A study reported that patients with systemic sclerosis have reduced respiratory and lower limb muscle strength. Such muscle weakness can decrease exercise performance and patients’ ability to perform daily tasks, leading to decreased functional capacity and interfering with quality of life. Researchers believe that individuals with systemic sclerosis should be encouraged to improve their physical performance, and that the findings may help future interventional studies focused on rehabilitation strategies for these patients.
Although a variety of anti-inflammatory drugs are available to treat systemic sclerosis symptoms, there is currently no cure for the condition. A study suggests the possibility of using human stem cell transplant
ation (HSCT) to treat the disease. The authors reported that scleroderma patients treated with HSCT showed significant improvement in serological markers over 12 months of treatment, a reduction in inflammation and a stabilization of lung function. The authors believe HSCT might represent a promising therapy for systemic sclerosis, although the effects of long-term treatment should be further evaluated.
This study focuses on a new Phase 2a clinical trial enrolling participants to assess the potential therapeutic effects of RayVa™ (Apricus Biosciences) in patients with scleroderma-related Raynaud’s phenomenon. RayVa is a topical, combined formulation of alprostadil, a potent vasodilator, and the company’s patented permeation enhancer, DDAIP.HCl. This on-demand ointment is thought to be able to increase blood flow locally, potentially reducing symptoms of Raynaud’s and subsequent digital injuries.
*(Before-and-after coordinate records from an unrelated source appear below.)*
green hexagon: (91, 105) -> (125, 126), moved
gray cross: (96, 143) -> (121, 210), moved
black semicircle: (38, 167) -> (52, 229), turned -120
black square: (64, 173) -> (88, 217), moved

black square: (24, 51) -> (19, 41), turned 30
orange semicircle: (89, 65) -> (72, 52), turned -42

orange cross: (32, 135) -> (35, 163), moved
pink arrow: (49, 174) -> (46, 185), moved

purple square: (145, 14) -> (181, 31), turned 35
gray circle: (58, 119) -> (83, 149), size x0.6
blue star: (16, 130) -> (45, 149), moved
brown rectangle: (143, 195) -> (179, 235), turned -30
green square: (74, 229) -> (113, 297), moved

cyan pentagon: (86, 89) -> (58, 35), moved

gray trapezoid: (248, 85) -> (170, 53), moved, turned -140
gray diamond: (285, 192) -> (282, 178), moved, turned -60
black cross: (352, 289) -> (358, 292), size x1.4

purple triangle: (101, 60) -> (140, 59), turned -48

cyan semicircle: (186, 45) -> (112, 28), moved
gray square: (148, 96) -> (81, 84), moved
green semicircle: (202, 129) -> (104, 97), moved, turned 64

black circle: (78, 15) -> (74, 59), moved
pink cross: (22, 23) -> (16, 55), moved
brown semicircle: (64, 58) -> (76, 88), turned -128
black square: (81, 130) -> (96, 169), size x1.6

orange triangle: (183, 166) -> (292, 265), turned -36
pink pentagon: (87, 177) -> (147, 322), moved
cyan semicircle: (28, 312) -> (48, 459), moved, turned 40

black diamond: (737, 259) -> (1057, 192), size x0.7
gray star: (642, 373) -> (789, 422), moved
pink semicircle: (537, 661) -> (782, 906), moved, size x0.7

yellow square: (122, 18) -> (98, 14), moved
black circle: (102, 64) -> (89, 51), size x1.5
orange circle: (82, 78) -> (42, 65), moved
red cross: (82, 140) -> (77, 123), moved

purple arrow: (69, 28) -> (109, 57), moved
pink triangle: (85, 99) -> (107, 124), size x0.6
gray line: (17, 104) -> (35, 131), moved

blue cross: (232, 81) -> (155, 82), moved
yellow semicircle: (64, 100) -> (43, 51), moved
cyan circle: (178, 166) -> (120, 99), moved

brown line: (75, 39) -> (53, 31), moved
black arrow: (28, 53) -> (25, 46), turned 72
Similar to article No. 7, this study also reports that patients with systemic sclerosis harbor a unique microbiome in their gut when compared to healthy individuals, which may contribute to their immune dysfunction. Researchers discovered that systemic sclerosis patients’ microbiota are enriched by inflammatory bacteria while protective bacteria were reduced. The team is continuing to study the role of the microbiome in systemic sclerosis in order to understand if the alterations observed are a cause or consequence of the disease. This knowledge will advance the design of potential new therapeutics against systemic sclerosis.
Fatigue can affect a person’s mental and emotional well-being, as well as the ability to work. An online survey revealed that the majority of patients with autoimmune diseases, including scleroderma, experience fatigue and that this symptom is often overlooked by physicians and not properly addressed. Patients reported that fatigue can lead to emotional distress, a sense of isolation, anxiety, and depression. The authors believe that fatigue is a symptom that has been ignored and/or misunderstood by the medical community and the public at large. More research and education are needed to advance understanding on the condition and develop effective treatments.
More encouraging news and discoveries in systemic sclerosis are expected in 2016, especially regarding disease diagnosis, symptom management, and promising therapies such as stem cells. Scleroderma News will continue to report on developments that ultimately contribute to improvements in the lives of patients living with systemic sclerosis.